Less flash more substance, please

The second season of Glee is going to be much harder to pull off than the first.

It's not that the knives are out. It's just that while the glorious and joyful noise of the first season rocked most everyone back on their heels, we're all caught up on the soundtracks and the live shows, Jane Lynch and Ryan Murphy have got their Emmys and now we're looking forward to Glee becoming a real television show.

One with actual storylines instead of narrative transitions for groovy tunes.

Characters who develop instead of having convenient revelations just in time for the big numbers, after which they fall back into their cartoonish character outlines.

And please, God, no more jokes about Will Schuester's (Matthew Morrison) hair.

Even as Glee became an instant cultural landmark, its first season was plagued by many shortcomings.

Narratives vacillated between the occasionally sublime (the sweet and lovely relationship between Kurt (Chris Colfer) and his father) and the often ridiculous (Terri's (Jessalyn Gilsig) fake pregnancy).

And pesky questions - where are Rachel's fathers? Why doesn't some PTA power mum demand a ban on slushies? - became increasingly loud and frustrating.

Most fans, and critics, chose to focus instead on the many wonders of Glee, but the long haul, and we all hope Glee is in it for the long haul, requires a little less flash and a bit more foundation.

Which the premiere of season 2 seems to promise.

Sort of.

Maybe.

Certainly the issue of the musical choices - which I, who came of age in the 1980s, have written lovingly about - is addressed almost instantly with school gossip blogger Jacob (Josh Sussman) asking Will if he will respond to charges that his play list resembles a "drag queen's iPod".

Everyone's back from summer vacation and up to date.

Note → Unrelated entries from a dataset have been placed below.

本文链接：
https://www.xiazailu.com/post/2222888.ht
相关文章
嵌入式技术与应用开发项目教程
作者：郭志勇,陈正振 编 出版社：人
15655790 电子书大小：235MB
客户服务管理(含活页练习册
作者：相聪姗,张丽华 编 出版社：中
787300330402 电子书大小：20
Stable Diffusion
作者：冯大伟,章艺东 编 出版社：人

With covers of Empire State of Mind, Telephone and Billionaire, Glee goes straight for the Top 40 set. (Will Ryan Seacrest join the celebrity guest-star ranks?)

More important, storylines are introduced that seem a bit more elastic, if also more traditional, than in the past.

Rachel (Lea Michele) and Finn (Cory Monteith) are officially and sweetly together, but both have competition - Finn from multi-talented new pupil Sam (Chord Overstreet) and Sunshine Corazon, played by YouTube wunderkind Charice Pempengco.

Quinn (Dianna Agron) is back and ready to return to the Cheerios, over Santana's (Naya Rivera) newly enhanced dead body, and Tina (Jenna Ushkowitz) has given Artie (Kevin McHale) the shove in favour of last season's dance hottie Mike (Harry Shum jun).

Tension runs high among the adults as well when Dot Jones shows up as the new pit-bull-in-lipstick football coach, giving Sue a a new, and marvellously matched, nemesis.

Though funny and fabulous, the tone of the season premiere is as harsh as those famously flung slushies, with an emphasis on girl fights and not nearly enough of Mercedes (Amber Riley), Brittany (Heather Morris) or Kurt. (Emma (Jayma Mays) and Terri were both MIA.) But it's a big cast and a long season, and promises have been made - Emma will have a new beau in John Stamos, Brittany will go face to face with her more famous namesake, and Kurt will finally fall in love, possibly with Sam.

For the most part, the episode makes sense, with only one non-sequitur song - Rachel's What I Did for Love, which seemed shoehorned in by Michele's agent - and some interesting story possibilities.

Though I'd really like to meet Rachel's dads at some point. -

• The second season of Glee premieres on Friday at 7.30pm on 3.